Era uma vez dias que corriam muito depressa. Eu olhava e ficava abismada. Já passaram. já passaram.
Os outros pareciam passaportes com folhas agitadas pelo vento. e a alma, essa, dizia assim: Onde estou? Aqui? Ali? Quem sou eu?
Era mesmo assim. Nada a prevenir-nos contra a pressa do tempo. Educavam-nos para suportar projectos, para criar ambições e para sermos gente. Mas...e o tempo?
Ninguém se preocupara em avisar do óbvio, da falta da importância dos deveres, das omissões e daquela corrida dos pézinhos que as coisas vestem. Já estou aqui e não estive ali e nunca poderei a voltar a estar. Já passou. Já foi. Não voltará a ser.
E eu olhava. Os olhos chupavam a vida e viam tudo. Algo porém se partira. A consciência do não interferir. Do deixar estar. Deixar correr. Ser devagarinho e diluir-se na correnteza. Tudo passava. As relações nasciam e morriam. Via o desencanto partir igual ao encanto. Tudo efémero. Tudo perene. Era cais. Era chegada. Mais frequentemente as perdas doiam.
E então mergulhava dentro de mim. Absurdamente presa numa teia de equilíbrio. Eu sabia que ela era frágil. E por isso a sustentava, mãos abertas. Palmas esticadas a sentir como o vento escaldava, que emaranhado determinava.
E aos recém chegados conseguia sorrir, sem estar verdadeiramente dentro de nada. Sem saber. Só a sentir como se deve. De forma total e absurda.

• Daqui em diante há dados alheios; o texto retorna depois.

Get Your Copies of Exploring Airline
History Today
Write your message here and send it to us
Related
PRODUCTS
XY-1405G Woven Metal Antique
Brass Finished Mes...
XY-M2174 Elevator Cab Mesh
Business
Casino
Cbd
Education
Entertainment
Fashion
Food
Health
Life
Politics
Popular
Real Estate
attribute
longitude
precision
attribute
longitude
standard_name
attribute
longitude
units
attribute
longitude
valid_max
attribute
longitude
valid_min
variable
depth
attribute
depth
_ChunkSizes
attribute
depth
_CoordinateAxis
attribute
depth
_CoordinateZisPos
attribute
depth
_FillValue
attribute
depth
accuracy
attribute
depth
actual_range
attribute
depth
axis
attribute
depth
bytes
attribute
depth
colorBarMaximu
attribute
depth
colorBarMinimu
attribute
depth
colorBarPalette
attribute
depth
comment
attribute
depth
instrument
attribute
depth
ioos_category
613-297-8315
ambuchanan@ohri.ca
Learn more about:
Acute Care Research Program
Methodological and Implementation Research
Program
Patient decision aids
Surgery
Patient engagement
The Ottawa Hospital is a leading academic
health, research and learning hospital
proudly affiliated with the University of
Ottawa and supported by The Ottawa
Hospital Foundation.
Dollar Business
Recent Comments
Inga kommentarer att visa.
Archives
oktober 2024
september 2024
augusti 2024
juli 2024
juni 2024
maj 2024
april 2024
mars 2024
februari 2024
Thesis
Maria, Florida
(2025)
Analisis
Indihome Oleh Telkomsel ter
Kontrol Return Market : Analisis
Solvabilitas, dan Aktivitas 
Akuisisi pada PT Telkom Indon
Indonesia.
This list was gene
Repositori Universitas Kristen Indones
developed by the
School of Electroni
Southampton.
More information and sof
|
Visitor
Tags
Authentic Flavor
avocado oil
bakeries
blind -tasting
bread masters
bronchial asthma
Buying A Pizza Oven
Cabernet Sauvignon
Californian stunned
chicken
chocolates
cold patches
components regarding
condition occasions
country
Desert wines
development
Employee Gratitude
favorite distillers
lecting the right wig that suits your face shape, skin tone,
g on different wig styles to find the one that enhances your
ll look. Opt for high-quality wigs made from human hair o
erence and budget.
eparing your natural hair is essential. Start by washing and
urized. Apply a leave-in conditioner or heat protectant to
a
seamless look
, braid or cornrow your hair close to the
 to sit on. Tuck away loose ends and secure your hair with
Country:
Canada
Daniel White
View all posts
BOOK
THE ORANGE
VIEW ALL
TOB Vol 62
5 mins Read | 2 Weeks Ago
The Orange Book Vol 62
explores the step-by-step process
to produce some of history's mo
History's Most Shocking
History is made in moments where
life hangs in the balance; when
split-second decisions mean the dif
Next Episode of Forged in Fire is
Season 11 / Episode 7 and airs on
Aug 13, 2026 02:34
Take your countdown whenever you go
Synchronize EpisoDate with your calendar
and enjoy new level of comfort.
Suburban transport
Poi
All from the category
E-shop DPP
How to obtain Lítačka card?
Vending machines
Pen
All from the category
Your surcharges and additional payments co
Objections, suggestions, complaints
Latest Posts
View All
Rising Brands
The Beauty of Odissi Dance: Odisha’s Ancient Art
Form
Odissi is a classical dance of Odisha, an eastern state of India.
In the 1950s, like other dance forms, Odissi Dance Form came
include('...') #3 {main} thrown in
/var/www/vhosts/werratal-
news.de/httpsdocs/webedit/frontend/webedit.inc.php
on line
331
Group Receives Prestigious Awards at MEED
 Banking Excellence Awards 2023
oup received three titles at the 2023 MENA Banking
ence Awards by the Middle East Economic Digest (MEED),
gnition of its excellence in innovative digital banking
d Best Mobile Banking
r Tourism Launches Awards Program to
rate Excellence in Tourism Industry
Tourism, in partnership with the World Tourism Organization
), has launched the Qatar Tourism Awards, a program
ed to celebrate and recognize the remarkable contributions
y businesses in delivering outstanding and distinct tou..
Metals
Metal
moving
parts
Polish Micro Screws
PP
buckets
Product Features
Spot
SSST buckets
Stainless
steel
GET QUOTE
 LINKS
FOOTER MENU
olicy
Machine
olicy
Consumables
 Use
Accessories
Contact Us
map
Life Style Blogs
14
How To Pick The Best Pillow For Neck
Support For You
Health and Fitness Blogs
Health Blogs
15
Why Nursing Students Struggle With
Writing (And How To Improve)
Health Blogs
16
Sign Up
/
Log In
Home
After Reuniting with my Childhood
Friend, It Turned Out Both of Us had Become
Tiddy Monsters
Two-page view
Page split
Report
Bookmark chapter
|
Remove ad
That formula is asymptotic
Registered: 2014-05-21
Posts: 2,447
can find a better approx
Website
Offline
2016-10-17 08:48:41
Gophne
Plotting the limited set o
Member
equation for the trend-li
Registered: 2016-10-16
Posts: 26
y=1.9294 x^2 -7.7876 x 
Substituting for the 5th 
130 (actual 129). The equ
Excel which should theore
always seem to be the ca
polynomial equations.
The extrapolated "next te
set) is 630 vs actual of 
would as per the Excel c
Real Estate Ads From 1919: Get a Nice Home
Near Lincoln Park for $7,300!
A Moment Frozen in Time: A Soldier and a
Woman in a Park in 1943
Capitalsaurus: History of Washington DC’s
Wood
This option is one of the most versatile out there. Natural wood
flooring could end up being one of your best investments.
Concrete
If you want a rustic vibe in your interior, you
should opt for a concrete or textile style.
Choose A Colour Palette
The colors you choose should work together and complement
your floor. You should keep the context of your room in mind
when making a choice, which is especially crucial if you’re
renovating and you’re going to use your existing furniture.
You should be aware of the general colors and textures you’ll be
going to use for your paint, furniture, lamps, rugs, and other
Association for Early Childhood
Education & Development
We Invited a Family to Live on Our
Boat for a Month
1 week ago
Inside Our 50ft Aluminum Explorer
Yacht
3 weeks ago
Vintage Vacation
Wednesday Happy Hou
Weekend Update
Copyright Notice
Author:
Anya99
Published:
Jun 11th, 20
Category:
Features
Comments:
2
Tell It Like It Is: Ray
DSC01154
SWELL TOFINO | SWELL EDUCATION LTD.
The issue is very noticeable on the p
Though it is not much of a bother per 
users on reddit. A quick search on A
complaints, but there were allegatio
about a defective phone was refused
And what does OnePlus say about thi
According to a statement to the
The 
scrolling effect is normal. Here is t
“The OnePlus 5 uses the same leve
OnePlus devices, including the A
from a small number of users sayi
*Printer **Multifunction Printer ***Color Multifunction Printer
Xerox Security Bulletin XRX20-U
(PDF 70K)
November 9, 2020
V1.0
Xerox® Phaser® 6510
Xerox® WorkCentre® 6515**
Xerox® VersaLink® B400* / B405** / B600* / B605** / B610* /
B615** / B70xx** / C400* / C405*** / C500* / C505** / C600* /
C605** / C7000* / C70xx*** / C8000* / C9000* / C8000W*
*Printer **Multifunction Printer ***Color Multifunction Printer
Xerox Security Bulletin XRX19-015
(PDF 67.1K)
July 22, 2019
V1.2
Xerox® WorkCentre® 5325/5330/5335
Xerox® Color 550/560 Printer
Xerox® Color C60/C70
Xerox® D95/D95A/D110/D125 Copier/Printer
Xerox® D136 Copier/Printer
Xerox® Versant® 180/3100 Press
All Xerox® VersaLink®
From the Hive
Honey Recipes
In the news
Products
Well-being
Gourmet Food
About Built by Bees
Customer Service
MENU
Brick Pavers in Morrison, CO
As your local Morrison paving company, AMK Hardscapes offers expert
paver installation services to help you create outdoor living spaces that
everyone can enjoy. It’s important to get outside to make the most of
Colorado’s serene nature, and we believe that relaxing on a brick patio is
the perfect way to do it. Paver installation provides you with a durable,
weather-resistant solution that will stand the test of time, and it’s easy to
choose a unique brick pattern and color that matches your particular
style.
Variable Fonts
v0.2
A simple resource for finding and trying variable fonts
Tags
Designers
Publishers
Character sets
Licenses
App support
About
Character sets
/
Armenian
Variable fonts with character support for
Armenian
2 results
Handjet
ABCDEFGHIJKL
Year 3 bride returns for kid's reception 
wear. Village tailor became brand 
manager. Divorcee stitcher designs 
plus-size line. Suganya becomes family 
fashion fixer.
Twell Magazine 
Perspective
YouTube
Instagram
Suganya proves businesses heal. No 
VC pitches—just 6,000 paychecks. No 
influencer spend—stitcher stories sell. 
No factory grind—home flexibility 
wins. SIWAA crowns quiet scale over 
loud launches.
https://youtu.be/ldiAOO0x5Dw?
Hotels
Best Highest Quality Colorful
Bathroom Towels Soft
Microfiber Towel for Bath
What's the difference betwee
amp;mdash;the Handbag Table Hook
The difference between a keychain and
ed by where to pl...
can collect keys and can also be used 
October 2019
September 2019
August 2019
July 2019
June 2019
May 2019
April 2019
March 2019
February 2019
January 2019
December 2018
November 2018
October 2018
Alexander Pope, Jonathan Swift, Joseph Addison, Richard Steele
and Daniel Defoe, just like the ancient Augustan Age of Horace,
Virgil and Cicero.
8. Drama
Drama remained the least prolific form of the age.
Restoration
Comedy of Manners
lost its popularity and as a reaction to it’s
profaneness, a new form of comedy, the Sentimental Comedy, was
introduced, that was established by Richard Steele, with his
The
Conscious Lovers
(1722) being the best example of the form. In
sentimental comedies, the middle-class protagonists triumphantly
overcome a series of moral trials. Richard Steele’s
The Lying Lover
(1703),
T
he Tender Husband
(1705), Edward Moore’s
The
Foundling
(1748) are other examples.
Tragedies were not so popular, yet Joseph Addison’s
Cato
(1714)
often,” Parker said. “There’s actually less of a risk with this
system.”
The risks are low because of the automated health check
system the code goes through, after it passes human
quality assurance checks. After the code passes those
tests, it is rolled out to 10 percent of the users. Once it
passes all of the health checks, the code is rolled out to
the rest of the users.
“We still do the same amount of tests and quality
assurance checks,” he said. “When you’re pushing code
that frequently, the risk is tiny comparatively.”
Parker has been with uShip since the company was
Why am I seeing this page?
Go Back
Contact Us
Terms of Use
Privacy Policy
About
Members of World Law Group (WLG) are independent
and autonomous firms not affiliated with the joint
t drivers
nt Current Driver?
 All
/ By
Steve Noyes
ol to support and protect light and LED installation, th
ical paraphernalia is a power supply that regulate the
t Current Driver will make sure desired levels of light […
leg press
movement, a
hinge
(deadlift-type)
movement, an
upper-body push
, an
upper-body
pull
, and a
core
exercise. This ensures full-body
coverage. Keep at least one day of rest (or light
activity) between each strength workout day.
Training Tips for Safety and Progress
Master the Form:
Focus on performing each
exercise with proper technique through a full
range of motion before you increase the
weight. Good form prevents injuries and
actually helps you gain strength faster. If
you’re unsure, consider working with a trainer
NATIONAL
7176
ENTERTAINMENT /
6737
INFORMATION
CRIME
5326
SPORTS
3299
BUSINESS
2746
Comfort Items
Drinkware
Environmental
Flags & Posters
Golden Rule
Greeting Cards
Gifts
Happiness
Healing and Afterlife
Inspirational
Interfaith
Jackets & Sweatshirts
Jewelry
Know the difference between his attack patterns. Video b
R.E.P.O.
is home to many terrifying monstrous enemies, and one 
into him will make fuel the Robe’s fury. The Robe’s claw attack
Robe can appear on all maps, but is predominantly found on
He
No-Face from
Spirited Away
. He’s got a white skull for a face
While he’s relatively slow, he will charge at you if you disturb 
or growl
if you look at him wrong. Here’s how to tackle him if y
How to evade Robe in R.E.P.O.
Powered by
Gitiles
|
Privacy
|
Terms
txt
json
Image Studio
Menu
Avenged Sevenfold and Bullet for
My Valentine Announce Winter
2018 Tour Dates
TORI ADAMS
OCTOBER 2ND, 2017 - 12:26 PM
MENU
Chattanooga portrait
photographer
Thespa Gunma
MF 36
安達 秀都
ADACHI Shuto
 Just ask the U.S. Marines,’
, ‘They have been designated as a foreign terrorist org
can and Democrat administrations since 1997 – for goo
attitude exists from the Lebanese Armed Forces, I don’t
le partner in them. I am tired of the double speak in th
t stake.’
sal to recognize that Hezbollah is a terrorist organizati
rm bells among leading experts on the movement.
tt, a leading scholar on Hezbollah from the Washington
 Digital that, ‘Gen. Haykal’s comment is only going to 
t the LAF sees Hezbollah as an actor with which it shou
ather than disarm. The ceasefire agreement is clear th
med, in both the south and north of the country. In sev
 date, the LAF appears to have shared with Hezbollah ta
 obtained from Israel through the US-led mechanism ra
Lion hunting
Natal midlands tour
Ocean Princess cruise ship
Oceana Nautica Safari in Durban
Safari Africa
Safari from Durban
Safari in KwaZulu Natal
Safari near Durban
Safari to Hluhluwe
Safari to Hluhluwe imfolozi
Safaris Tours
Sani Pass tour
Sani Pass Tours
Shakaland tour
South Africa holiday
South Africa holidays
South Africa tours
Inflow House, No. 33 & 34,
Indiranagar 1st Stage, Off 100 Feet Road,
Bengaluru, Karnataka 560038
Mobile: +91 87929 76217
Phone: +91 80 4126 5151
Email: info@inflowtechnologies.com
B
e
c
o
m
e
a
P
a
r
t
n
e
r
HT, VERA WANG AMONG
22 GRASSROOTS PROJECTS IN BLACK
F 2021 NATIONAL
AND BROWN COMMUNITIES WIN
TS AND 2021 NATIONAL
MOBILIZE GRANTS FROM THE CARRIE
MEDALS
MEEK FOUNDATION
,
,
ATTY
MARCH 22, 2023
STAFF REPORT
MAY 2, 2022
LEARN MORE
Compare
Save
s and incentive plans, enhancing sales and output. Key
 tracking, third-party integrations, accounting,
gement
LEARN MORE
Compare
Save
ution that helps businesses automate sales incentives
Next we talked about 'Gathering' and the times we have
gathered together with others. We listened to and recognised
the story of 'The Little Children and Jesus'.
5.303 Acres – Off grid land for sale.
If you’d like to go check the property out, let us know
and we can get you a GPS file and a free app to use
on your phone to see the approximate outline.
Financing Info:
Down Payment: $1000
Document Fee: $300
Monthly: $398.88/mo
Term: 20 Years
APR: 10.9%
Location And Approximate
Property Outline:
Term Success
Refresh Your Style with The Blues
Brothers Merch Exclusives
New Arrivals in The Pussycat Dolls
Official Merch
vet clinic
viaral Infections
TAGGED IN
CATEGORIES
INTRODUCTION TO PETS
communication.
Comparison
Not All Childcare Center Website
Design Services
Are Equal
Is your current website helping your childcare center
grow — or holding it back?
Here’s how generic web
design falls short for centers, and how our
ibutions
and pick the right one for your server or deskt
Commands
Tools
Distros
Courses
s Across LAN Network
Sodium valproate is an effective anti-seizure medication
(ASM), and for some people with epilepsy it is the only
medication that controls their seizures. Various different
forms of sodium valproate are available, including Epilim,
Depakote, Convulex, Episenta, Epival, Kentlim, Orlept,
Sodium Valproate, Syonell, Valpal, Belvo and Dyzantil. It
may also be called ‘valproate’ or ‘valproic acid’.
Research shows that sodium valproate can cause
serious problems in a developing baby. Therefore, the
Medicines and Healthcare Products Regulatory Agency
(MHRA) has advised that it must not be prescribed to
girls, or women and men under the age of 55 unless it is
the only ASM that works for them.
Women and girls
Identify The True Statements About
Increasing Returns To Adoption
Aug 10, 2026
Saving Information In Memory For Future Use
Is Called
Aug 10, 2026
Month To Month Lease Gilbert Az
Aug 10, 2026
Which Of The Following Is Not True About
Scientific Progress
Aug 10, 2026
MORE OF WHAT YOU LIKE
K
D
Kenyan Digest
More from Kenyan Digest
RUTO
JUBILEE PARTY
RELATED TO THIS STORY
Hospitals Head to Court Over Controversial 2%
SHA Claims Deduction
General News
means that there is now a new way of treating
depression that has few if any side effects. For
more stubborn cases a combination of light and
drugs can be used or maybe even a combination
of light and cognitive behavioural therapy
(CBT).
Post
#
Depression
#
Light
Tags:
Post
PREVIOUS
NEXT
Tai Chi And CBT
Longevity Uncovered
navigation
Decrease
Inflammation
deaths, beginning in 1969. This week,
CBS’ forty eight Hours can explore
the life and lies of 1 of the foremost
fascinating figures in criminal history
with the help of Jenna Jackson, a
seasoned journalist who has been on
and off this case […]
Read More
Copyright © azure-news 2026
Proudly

Sabia que era inteligente esta entrega. Absorvia o que vinha de dentro, o não dito. Sabia reagir adequadamente . Era eficiente e lógica pela força do próprio ilogismo.
Era o mar. Era o vento outra vez. Era o nada e o tudo. Era o só ser.
Ensinaram-me a evitar conflitos. E é isto que eu sou.
Uma esponja. Um olhar.
E no entanto sei que sou tudo. Algo. Uma força. Uma determinação feroz.
E nessa ferocidade me embalo e me recolho. Na contradição de ser eu me consolo. Ser eu é ainda ser nada.
E sou. Estende-me a mão e verás que não estou. Que aquela que estava aqui já partiu. Aqui está a outra. Esta ainda não sabe. Tem tudo para aprender mas vive. E vive-o.
Engole tudo e dos olhos nasce luz. E da serenidade de nada recear renasce. É ela.
Estico o corpo. E sei-me.
Luminosa. Nada faz sentido além do todo em que se torna.